Avoiding deflection / Owning hard questions — C+
Didn’t hide, but did sidestep the deeper cultural critiques (why the organization keeps repeating the same ending). He answered the questions asked, not the questions fans are screaming. There was no opening or closing statement of substance.
Fan confidence boost — C-
The presser didn’t fully calm the city. It managed the moment more than it inspired a future. It certainly wasn’t a rally or a recruiting tool. We assume he’ll appear again in two weeks when it’s time to anoint the new king of The Castle. Remains to be seen if that “wows” the Ravens Flock.

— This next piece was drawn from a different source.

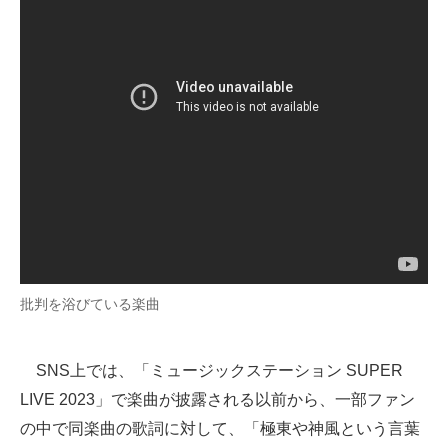
批判を浴びている楽曲
SNS上では、「ミュージックステーション SUPER
LIVE 2023」で楽曲が披露される以前から、一部ファン
の中で同楽曲の歌詞に対して、「極東や神風という言葉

Real Media Participation — F
I wasn’t there but did provide a primer and a list of 25 pertinent questions about the real state of the Baltimore Ravens organization and a personal letter to Steve Bisciotti regarding its true culture. Also, where was Jason LaCanfora, who like me, has covered the NFL and ownership at the highest levels of anyone in the marketplace? Taking any questions from people who “work” for the company you own doesn’t make it media; it makes a hostage question. At the first press conference in eight years where JLC and yours truly have been “ICEd” by Chad Steele, I’d say Steve got off very light given the initial “cage match” disposition when he entered the room. He didn’t have anyone to fight with beyond insulting Jerry Coleman. Bisciotti later even concurred when giving back rubs and endorsements to writers from ESPN (owned by the league) and The New York Times and passing them off as his “favorite” locals, which is its own punchline.
Overall Grade: C+
Bisciotti won enough of the national media and the “Holy Shit” moment will reassure everyone that he’s still a real guy from Severna Park. But, overall, a press conference that felt like a checked-out billionaire with total power trying to prove he still has total control – while quietly admitting he’s not around the building like he used to be. The whole process of owning the team and being accountable feels burdensome to him. If he’s checked out, why should the fans check in?